Millions and millions of dollars
Baker raised concerns about missile-defense contracting practices while working for a civilian contractor, COLSA Corp., in Colorado Springs in March of 2001. Shortly after reporting his concerns to a high-ranking Missile Defense Agency official, Baker was fired from his job. His situation was detailed in an extensive June 13, 2002, Independent cover story, which can be read online at www.csindy.com.
According to Baker, military agencies had awarded missile-defense contracts worth tens of millions of dollars to a California-based contractor, SY Technology, without seeking competitive bids as required by federal law.
SY's president, retired three-star Army Gen. Garner, previously headed the Huntsville, Ala.-based Space and Missile Defense Command, an arm of the Missile Defense Agency. He was also the assistant vice chief of staff for the Army and served on a space-weapons advisory commission chaired by Secretary of Defense Donald Rumsfeld.
In a 2001 court deposition that he gave in connection with a civil lawsuit, Garner acknowledged that his company received contract work from his old military buddies -- though he insisted it wasn't a case of cronyism.
"I get business from my friends, but it's not solicited by me," Garner said at the time. "It's given to us because of the quality of our company."
- Sean Cayton
- Biff Baker
In a subsequent interview, Garner said the contracts Baker had singled out in his allegations were extensions and add-ons to work that SY had won legitimately through competitive bidding.

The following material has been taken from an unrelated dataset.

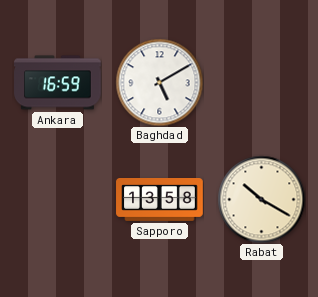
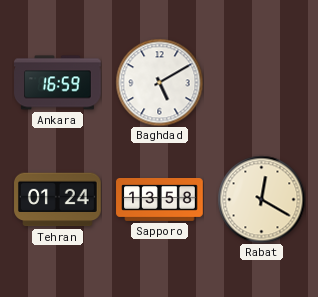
Tehran: none -> 01:24
Rabat: 10:20 -> 12:20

SY Technology went on to sue Baker for libel and slander, claiming he had conspired with one of SY's competitors to defame the company. Baker's allegations had drawn attention from high-ranking military officials and caused SY to lose government contracts, the company claimed in the suit.

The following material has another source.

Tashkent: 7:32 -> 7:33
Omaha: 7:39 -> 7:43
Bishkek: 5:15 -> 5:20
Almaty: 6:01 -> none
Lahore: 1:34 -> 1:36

Baker eventually settled with SY, saying he couldn't afford to defend himself. He has not spoken publicly about the matter since.
Garner, meanwhile, rose to international prominence when, last February, the Pentagon tapped him to head U.S. reconstruction efforts in Iraq. Garner took leave from his company, which by then had been renamed SYColeman, to accept his new assignment. However, Garner was replaced after just two months by the current U.S. administrator, Paul Bremer, and went back to SY.
Unaware of the probe
Baker's allegations initially sparked inquiries by the General Accounting Office, which is an investigative arm of Congress, and the Army inspector general. Both dropped the matter after conducting preliminary inquiries.
Meanwhile, the Missile Defense Agency also said it would conduct its own internal investigation. When the Independent recently asked to see records on that investigation, the agency denied the request, stating that releasing the information would "deprive an individual of the right to an impartial adjudication" -- suggesting that a law-enforcement action was pending.
Asked to clarify, agency spokesman Lehner said the records had been handed over to the FBI and the Army Criminal Investigation Division.
FBI and Army officials with direct knowledge of the investigation couldn't be reached by press time.
Garner, meanwhile, said he was unaware of the probe.
"I don't know anything about it," he said when reached by phone. "That's the first I've heard of it."
Baker's allegations have been examined extensively already, and no wrongdoing was found, Garner noted.
"There's nothing there at all," Garner said.